In Zelimir Zilniks „Tito zum zweiten Mal bei den Serben“ verkleidet ein Schauspieler sich als Tito und geht auf den Straßen von Belgrad spazieren. Es kommt zu Lubitsch-haftem, direktem Straßentheater mit Passanten und nach dem Zufallsprinzip.

Sie stellen dem „Wiederauferstandenen“ Fragen, spielen ironisch mit der Situation, Tito scheint nichts von seinem Charisma eingebüßt zu haben, dank dessen der Partisanenführer nach dem Zweiten Weltkrieg zur Identifikationsfigur im Pulverfaß Jugoslawien wurde.

„Wenn du nicht gewesen wär'st, hätten wir heute Gauleiter hier“, sagt ein alter Mann, eine Frau will endlich wissen, warum auch er Lager bauen ließ und was er da oben jetzt so treibe.

Eine Politbürositzung mit Lenin, Marx und Konsorten jage die andere, meint der Titodarsteller schlagfertig, am Ende von Zilniks hintersinnigem Spiel mit Realität und Fiktion hat man mehr von der zerklüfteten Geschichte Ex-Jugoslawiens kapiert als nach manch angestrengter Dokumentation.

Es war einer der überzeugendsten Beiträge des diesjährigen Schwerpunktes „Kino im Krieg“ auf dem Festival Mannheim/Heidelberg.

Auffallend unter den insgesamt 17 Filmen auch „Ecce Homo“. Man kennt sie inzwischen, sie kommen in jeder Dokumentation aus Sarajevo vor: Die Wasserbehälter und Taschen mit Brennmaterial, mit denen die Menschen in der belagerten Stadt an Straßenmündungen vorbei und möglichst schnell über offene Plätze hasten.

Wenn irgendwo ein Schuß kracht, zucken sie zusammen, gehen geduckt weiter, der Blick irrt in alle Richtungen – ein Ablauf, den Vesna Ljubic zu einer Bildkomposition verdichtet, dazwischen ein Mädchenchor im skelettierten „Hotel Europa“, eine elegant gekleidete Frau mit Wasserkanistern und ein Schlitten, unter dessen Kufen kleine Rollen montiert sind, auf ihm liegen Holzscheite.

Immer wieder inszeniert die Regisseurin die Insistenz der Bewohner Sarajevos auf einem würdigen Vorkriegsleben.

Als sie den Dirigenten des Mädchenchors, der überall in den Straßen von Sarajevo singt, bat, der Chor möge doch im ausgebombten „Hotel Europa“ seine Version der „Schönen, blauen Donau“ singen, kamen die Anwohner aus dem Viertel schön angezogen und mit ihren letzten Kerzen.

Witzig und vor allem unwirklich wirkt es, weil Vesna Ljubic ihr dokumentarisches Material so schnitt, daß man immer wieder meint, sie habe Situationen gestellt. „Ecce Homo“ war zum erstenmal in Westeuropa zu sehen, nachdem italienische Journalisten das Filmmaterial zum Entwickeln nach Rom und wieder zurück nach Sarajevo geschmuggelt haben.

Sie zeigt ein Paar, das auf der Straße geht.
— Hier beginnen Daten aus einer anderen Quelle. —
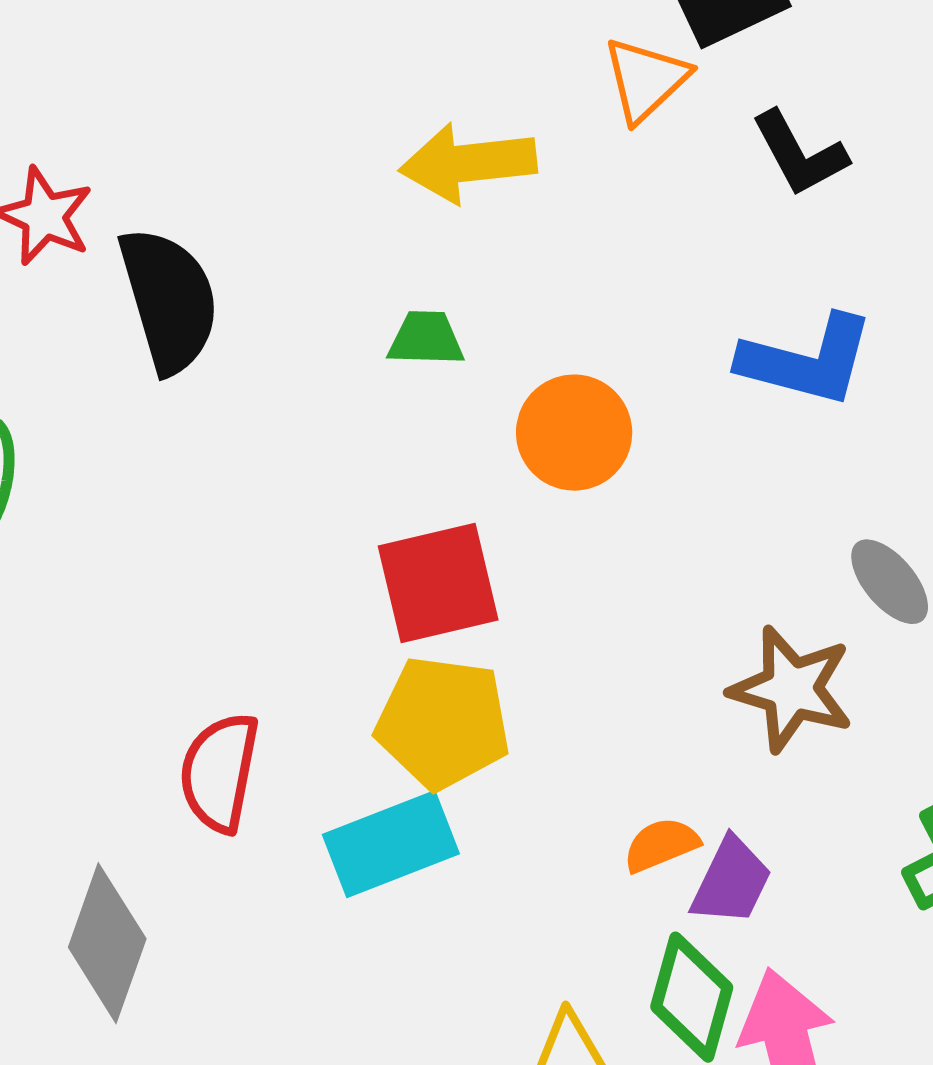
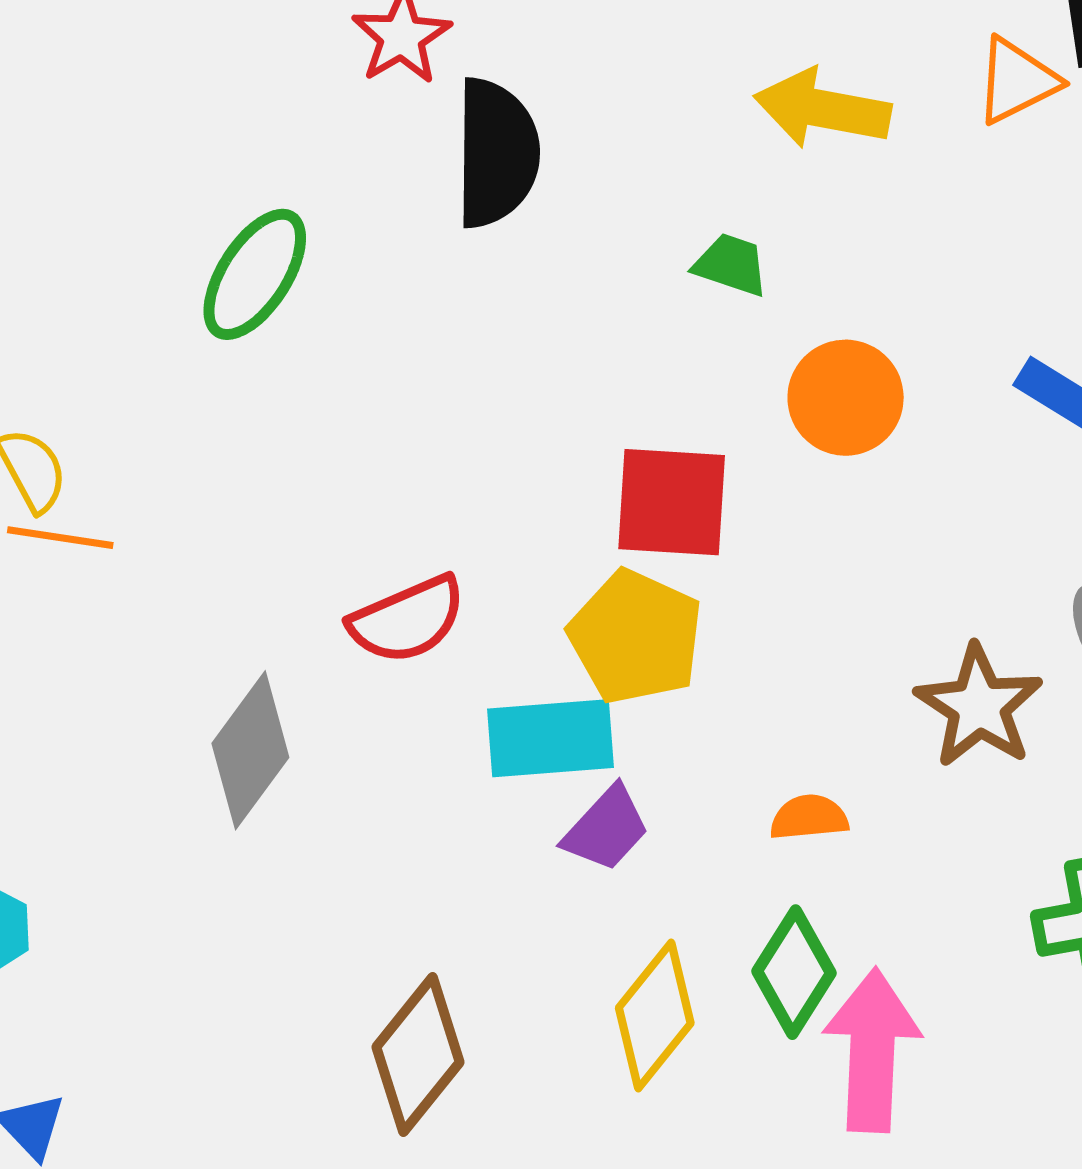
red semicircle: (219, 772) -> (407, 620), turned -141
purple trapezoid: (731, 881) -> (606, 829), moved

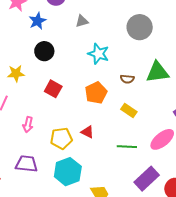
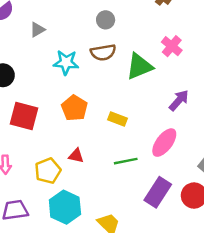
gray circle: (140, 27) -> (106, 20), size x0.6
brown semicircle: (127, 79) -> (103, 52), moved, size x1.5
red square: (53, 89) -> (24, 116), size x1.4

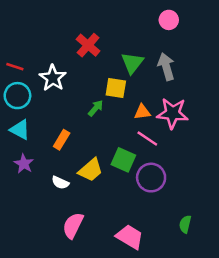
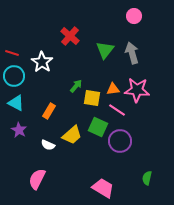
yellow square: (116, 88) -> (92, 98), moved
pink semicircle: (73, 225) -> (37, 179), moved

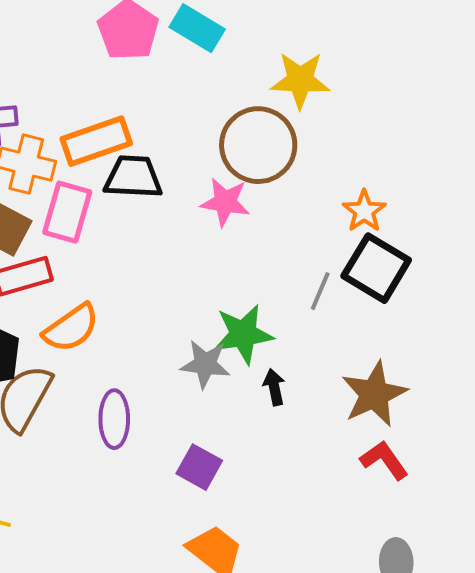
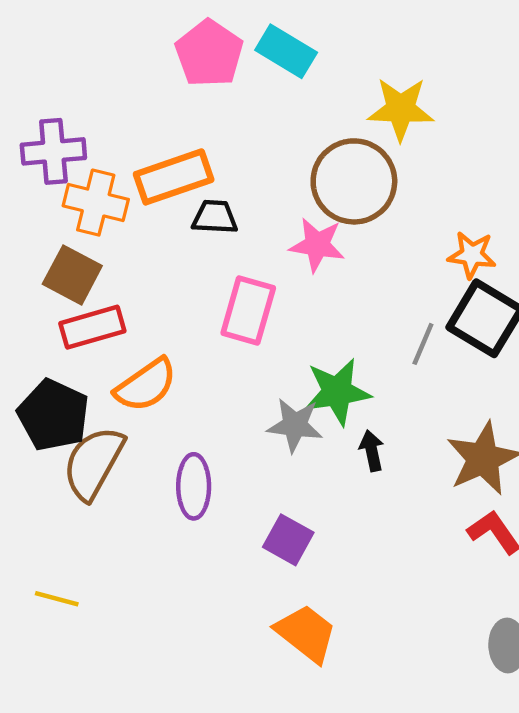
black trapezoid: (133, 177) -> (215, 217), size x0.7
orange star: (364, 211) -> (472, 255), turned -30
pink rectangle: (67, 212) -> (248, 311), moved

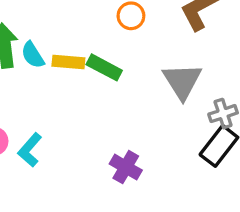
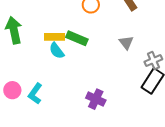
cyan semicircle: (33, 55) -> (57, 51), moved
gray triangle: (182, 81) -> (126, 43), size x0.6

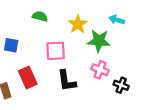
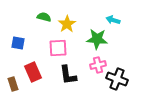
yellow star: (78, 24) -> (67, 24), moved
pink cross: (100, 70) -> (98, 65), turned -35
black cross: (121, 85) -> (117, 79), size x1.5

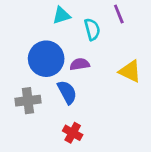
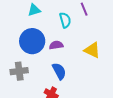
cyan triangle: (61, 15) -> (34, 10), moved
blue semicircle: (67, 92) -> (59, 71), moved

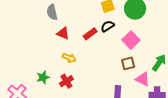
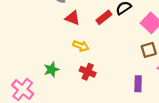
red cross: (66, 81) -> (88, 72), moved, turned -32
Ein Schuß fällt, er sackt zusammen, die Szene wirkt seltsam irreal. Auf meine Frage, ob sie Distanz schaffen wolle, erklärte Vesna Ljubic, der Mann sei tatsächlich von einem Heckenschützen niedergeschossen worden.

„Daß ich diesen brutalen Vorgang so distanziert zeige, hat damit zu tun, daß der Tod meiner Ansicht nach eine Privatsache und keine Ware für Nachrichtensender ist, obwohl jeder, der sich heute in Sarajevo mit einer Kamera hinstellt, innerhalb kurzer Zeit mehrere solcher Szenen filmen kann.“

Befürchtet sie nicht, der Zuschauer könnte das Ganze als fiktive Szene wahrnehmen?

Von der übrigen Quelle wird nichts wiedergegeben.